▸ **Aim of the task**
Copy out nothing but the line containing "Finance et investissement" and the lines that follow it to the end of the entries, exactly as they stand.

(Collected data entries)
════════

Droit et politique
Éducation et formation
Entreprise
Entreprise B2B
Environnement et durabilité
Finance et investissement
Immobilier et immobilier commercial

════════

▸ **Output below**
Finance et investissement
Immobilier et immobilier commercial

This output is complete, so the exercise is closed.